▶ [The problem]:
Print all the data that follows exactly, images excluded.
>>>
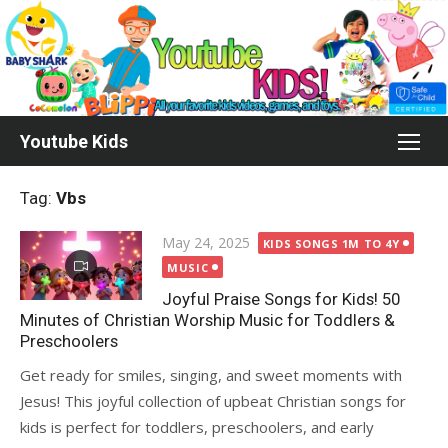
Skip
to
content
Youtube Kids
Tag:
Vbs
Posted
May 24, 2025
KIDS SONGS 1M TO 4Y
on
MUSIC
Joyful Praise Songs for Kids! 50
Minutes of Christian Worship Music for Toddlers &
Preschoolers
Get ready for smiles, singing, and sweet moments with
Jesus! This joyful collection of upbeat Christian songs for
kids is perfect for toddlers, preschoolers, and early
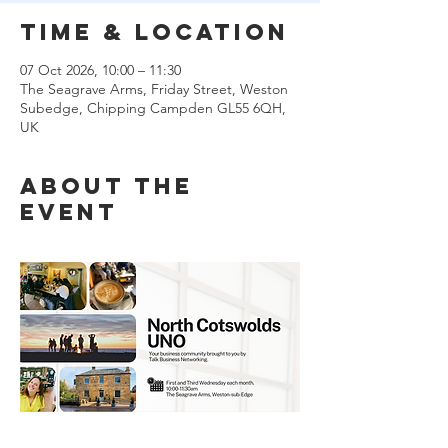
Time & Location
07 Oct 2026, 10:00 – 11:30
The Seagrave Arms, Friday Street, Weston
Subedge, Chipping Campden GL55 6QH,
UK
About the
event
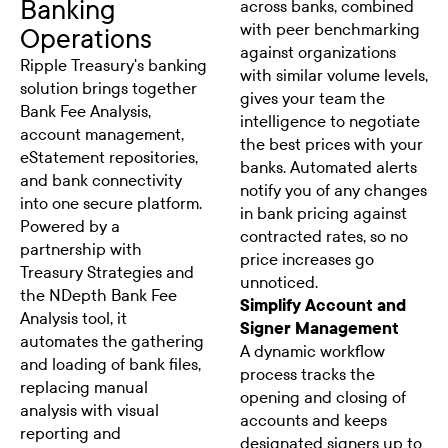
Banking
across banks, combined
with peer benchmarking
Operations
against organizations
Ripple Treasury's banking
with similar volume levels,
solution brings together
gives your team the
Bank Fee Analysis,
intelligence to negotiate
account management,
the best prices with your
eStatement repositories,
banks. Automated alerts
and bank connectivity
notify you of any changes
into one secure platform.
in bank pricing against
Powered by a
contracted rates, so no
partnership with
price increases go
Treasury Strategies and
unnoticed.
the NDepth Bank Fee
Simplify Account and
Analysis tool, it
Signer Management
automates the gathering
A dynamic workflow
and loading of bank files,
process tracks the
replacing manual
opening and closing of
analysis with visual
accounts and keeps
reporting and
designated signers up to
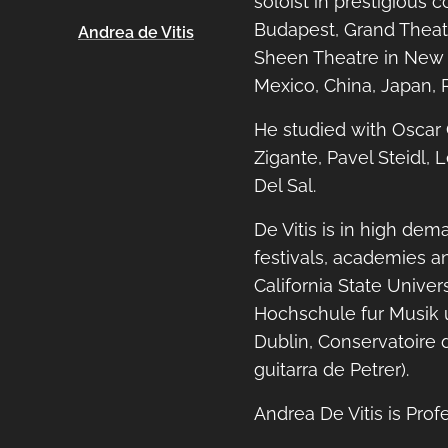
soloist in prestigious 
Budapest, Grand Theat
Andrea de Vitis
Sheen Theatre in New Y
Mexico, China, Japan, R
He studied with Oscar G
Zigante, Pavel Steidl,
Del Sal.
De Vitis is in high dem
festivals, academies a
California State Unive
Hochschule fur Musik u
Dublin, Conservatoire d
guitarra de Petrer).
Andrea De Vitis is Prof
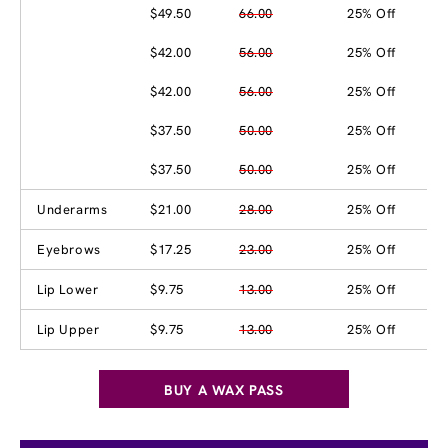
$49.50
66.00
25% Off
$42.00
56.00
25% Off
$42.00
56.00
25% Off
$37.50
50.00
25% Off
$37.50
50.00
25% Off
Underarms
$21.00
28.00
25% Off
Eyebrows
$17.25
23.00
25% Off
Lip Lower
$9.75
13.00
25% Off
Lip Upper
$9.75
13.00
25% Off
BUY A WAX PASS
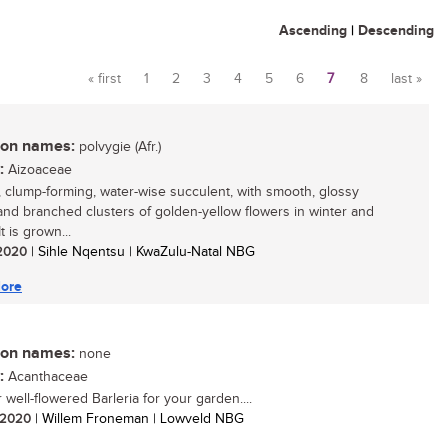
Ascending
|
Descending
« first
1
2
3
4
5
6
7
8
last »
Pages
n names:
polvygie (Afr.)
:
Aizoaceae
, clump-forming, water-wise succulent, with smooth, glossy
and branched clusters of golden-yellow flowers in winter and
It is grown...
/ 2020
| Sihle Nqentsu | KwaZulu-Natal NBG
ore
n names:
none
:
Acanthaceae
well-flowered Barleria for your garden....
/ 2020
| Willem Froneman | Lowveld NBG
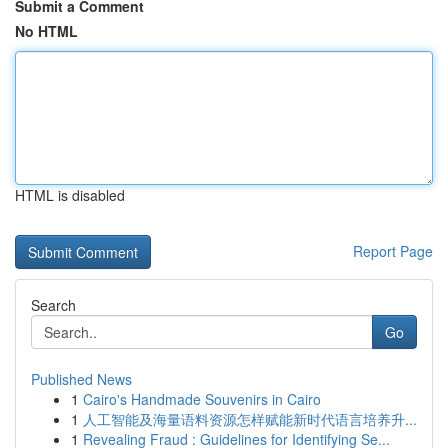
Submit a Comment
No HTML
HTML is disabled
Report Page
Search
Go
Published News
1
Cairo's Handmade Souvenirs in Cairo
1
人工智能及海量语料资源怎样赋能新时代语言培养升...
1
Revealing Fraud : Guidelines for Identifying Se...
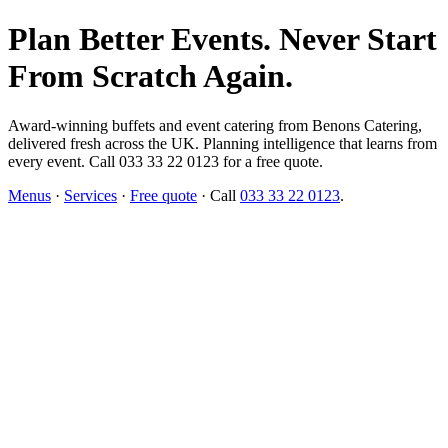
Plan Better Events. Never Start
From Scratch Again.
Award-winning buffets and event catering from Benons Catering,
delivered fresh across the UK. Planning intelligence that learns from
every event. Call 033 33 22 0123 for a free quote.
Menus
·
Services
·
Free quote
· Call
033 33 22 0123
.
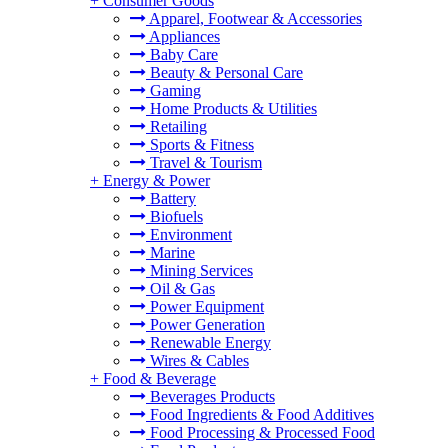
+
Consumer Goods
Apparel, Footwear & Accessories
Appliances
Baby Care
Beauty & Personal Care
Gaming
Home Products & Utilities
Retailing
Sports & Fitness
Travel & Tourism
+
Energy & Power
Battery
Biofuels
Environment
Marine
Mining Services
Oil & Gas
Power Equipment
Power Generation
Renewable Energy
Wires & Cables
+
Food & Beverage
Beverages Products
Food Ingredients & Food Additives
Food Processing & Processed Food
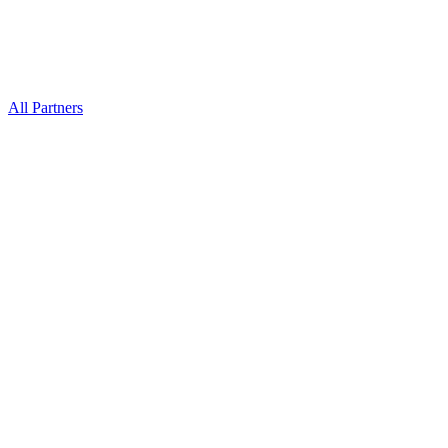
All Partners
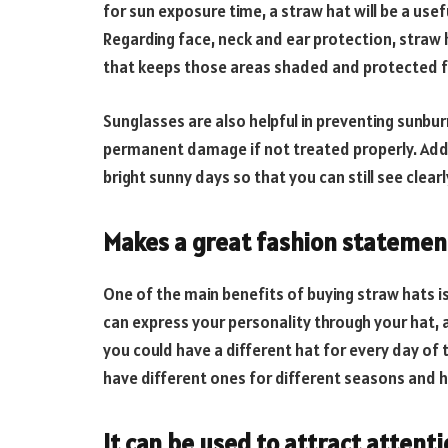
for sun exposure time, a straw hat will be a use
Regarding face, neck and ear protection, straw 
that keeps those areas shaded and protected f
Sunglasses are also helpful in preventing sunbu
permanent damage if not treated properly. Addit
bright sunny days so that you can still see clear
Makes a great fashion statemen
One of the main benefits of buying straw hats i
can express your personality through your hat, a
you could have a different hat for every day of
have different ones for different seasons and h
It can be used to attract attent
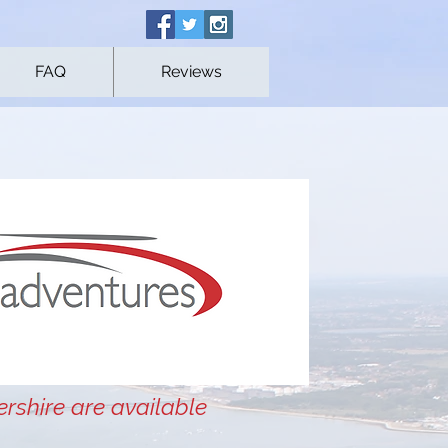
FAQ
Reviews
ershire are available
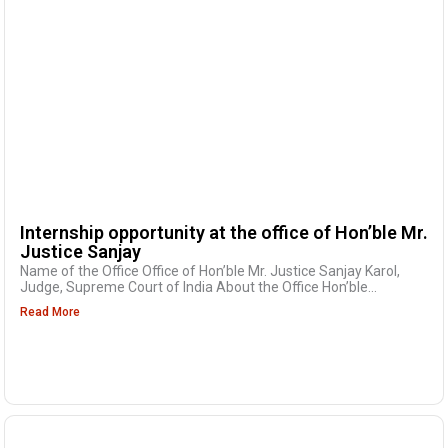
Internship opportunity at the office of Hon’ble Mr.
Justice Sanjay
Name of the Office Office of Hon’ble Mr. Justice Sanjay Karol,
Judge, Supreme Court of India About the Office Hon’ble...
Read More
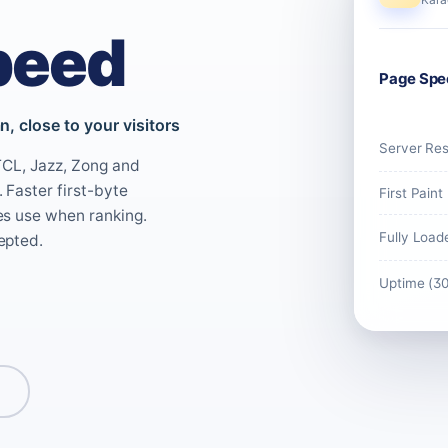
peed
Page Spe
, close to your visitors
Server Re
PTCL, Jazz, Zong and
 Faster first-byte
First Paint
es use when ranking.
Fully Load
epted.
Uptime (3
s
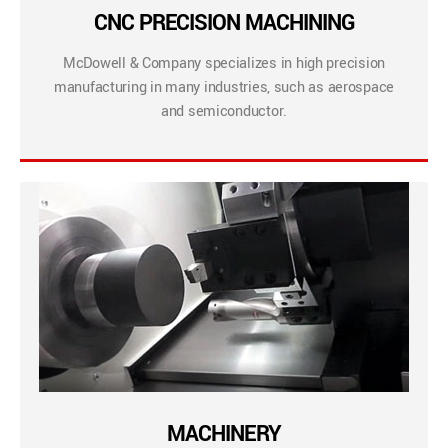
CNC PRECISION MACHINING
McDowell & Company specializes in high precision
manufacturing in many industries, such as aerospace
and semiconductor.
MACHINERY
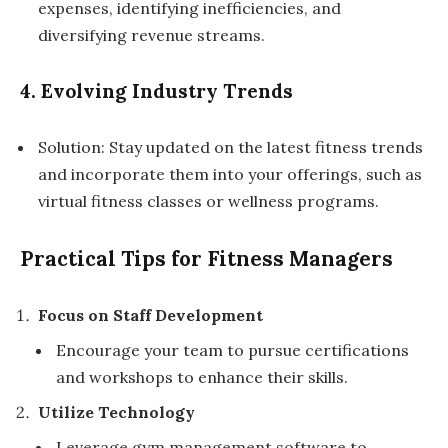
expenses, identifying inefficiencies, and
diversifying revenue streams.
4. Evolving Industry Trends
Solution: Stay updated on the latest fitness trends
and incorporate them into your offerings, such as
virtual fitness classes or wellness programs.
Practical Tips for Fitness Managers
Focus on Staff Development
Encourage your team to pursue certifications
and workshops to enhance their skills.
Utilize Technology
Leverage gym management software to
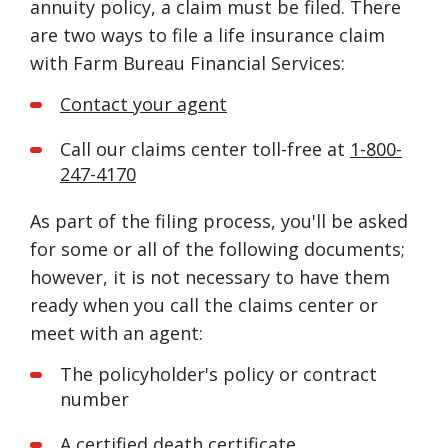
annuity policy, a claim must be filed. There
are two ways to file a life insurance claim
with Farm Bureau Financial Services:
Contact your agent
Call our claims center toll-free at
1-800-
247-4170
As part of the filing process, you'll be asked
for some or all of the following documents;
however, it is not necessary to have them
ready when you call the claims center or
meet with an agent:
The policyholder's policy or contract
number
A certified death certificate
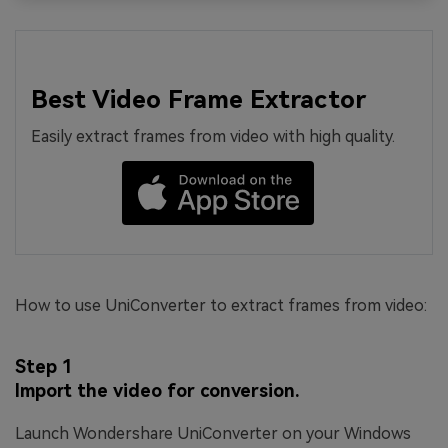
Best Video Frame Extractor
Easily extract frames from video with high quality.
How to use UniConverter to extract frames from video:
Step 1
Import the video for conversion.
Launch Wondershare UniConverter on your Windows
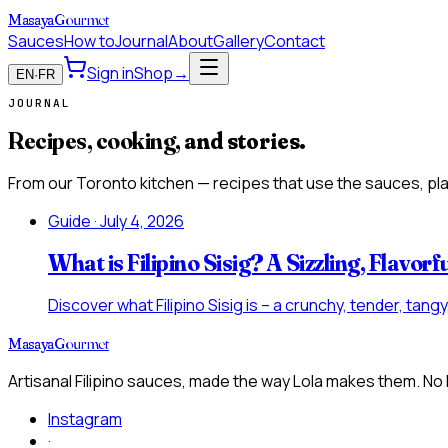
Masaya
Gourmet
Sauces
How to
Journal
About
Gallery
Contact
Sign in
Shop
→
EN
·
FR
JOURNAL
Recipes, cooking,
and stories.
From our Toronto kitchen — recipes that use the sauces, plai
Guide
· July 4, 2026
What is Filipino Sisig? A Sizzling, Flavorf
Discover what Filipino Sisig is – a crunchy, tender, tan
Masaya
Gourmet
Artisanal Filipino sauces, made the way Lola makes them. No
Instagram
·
<<<
▶ [Your solution]:
Skip
to
content
Youtube Kids
Tag:
Vbs
Posted
May 24, 2025
KIDS SONGS 1M TO 4Y
on
MUSIC
Joyful Praise Songs for Kids! 50
Minutes of Christian Worship Music for Toddlers &
Preschoolers
Get ready for smiles, singing, and sweet moments with
Jesus! This joyful collection of upbeat Christian songs for
kids is perfect for toddlers, preschoolers, and early
Time & Location
07 Oct 2026, 10:00 – 11:30
The Seagrave Arms, Friday Street, Weston
Subedge, Chipping Campden GL55 6QH,
UK
About the
event
Banking
across banks, combined
with peer benchmarking
Operations
against organizations
Ripple Treasury's banking
with similar volume levels,
solution brings together
gives your team the
Bank Fee Analysis,
intelligence to negotiate
account management,
the best prices with your
eStatement repositories,
banks. Automated alerts
and bank connectivity
notify you of any changes
into one secure platform.
in bank pricing against
Powered by a
contracted rates, so no
partnership with
price increases go
Treasury Strategies and
unnoticed.
the NDepth Bank Fee
Simplify Account and
Analysis tool, it
Signer Management
automates the gathering
A dynamic workflow
and loading of bank files,
process tracks the
replacing manual
opening and closing of
analysis with visual
accounts and keeps
reporting and
designated signers up to
soloist in prestigious 
Budapest, Grand Theat
Andrea de Vitis
Sheen Theatre in New Y
Mexico, China, Japan, R
He studied with Oscar G
Zigante, Pavel Steidl,
Del Sal.
De Vitis is in high dem
festivals, academies a
California State Unive
Hochschule fur Musik u
Dublin, Conservatoire d
guitarra de Petrer).
Andrea De Vitis is Prof
$49.50
66.00
25% Off
$42.00
56.00
25% Off
$42.00
56.00
25% Off
$37.50
50.00
25% Off
$37.50
50.00
25% Off
Underarms
$21.00
28.00
25% Off
Eyebrows
$17.25
23.00
25% Off
Lip Lower
$9.75
13.00
25% Off
Lip Upper
$9.75
13.00
25% Off
BUY A WAX PASS
Ascending
|
Descending
« first
1
2
3
4
5
6
7
8
last »
Pages
n names:
polvygie (Afr.)
:
Aizoaceae
, clump-forming, water-wise succulent, with smooth, glossy
and branched clusters of golden-yellow flowers in winter and
It is grown...
/ 2020
| Sihle Nqentsu | KwaZulu-Natal NBG
ore
n names:
none
:
Acanthaceae
well-flowered Barleria for your garden....
/ 2020
| Willem Froneman | Lowveld NBG
Submit a Comment
No HTML
HTML is disabled
Report Page
Search
Go
Published News
1
Cairo's Handmade Souvenirs in Cairo
1
人工智能及海量语料资源怎样赋能新时代语言培养升...
1
Revealing Fraud : Guidelines for Identifying Se...
Plan Better Events. Never Start
From Scratch Again.
Award-winning buffets and event catering from Benons Catering,
delivered fresh across the UK. Planning intelligence that learns from
every event. Call 033 33 22 0123 for a free quote.
Menus
·
Services
·
Free quote
· Call
033 33 22 0123
.
+
Consumer Goods
Apparel, Footwear & Accessories
Appliances
Baby Care
Beauty & Personal Care
Gaming
Home Products & Utilities
Retailing
Sports & Fitness
Travel & Tourism
+
Energy & Power
Battery
Biofuels
Environment
Marine
Mining Services
Oil & Gas
Power Equipment
Power Generation
Renewable Energy
Wires & Cables
+
Food & Beverage
Beverages Products
Food Ingredients & Food Additives
Food Processing & Processed Food
All Partners
for sun exposure time, a straw hat will be a use
Regarding face, neck and ear protection, straw 
that keeps those areas shaded and protected f
Sunglasses are also helpful in preventing sunbu
permanent damage if not treated properly. Addit
bright sunny days so that you can still see clear
Makes a great fashion statemen
One of the main benefits of buying straw hats i
can express your personality through your hat, a
you could have a different hat for every day of
have different ones for different seasons and h
It can be used to attract attent
FAQ
Reviews
ershire are available
Internship opportunity at the office of Hon’ble Mr.
Justice Sanjay
Name of the Office Office of Hon’ble Mr. Justice Sanjay Karol,
Judge, Supreme Court of India About the Office Hon’ble...
Read More
peed
Page Spe
, close to your visitors
Server Re
PTCL, Jazz, Zong and
 Faster first-byte
First Paint
es use when ranking.
Fully Load
epted.
Uptime (3
s
CNC PRECISION MACHINING
McDowell & Company specializes in high precision
manufacturing in many industries, such as aerospace
and semiconductor.
MACHINERY
expenses, identifying inefficiencies, and
diversifying revenue streams.
4. Evolving Industry Trends
Solution: Stay updated on the latest fitness trends
and incorporate them into your offerings, such as
virtual fitness classes or wellness programs.
Practical Tips for Fitness Managers
Focus on Staff Development
Encourage your team to pursue certifications
and workshops to enhance their skills.
Utilize Technology
Leverage gym management software to
annuity policy, a claim must be filed. There
are two ways to file a life insurance claim
with Farm Bureau Financial Services:
Contact your agent
Call our claims center toll-free at
1-800-
247-4170
As part of the filing process, you'll be asked
for some or all of the following documents;
however, it is not necessary to have them
ready when you call the claims center or
meet with an agent:
The policyholder's policy or contract
number
A certified death certificate
Best Video Frame Extractor
Easily extract frames from video with high quality.
How to use UniConverter to extract frames from video:
Step 1
Import the video for conversion.
Launch Wondershare UniConverter on your Windows
Masaya
Gourmet
Sauces
How to
Journal
About
Gallery
Contact
Sign in
Shop
→
EN
·
FR
JOURNAL
Recipes, cooking,
and stories.
From our Toronto kitchen — recipes that use the sauces, plai
Guide
· July 4, 2026
What is Filipino Sisig? A Sizzling, Flavorf
Discover what Filipino Sisig is – a crunchy, tender, tan
Masaya
Gourmet
Artisanal Filipino sauces, made the way Lola makes them. No
Instagram
·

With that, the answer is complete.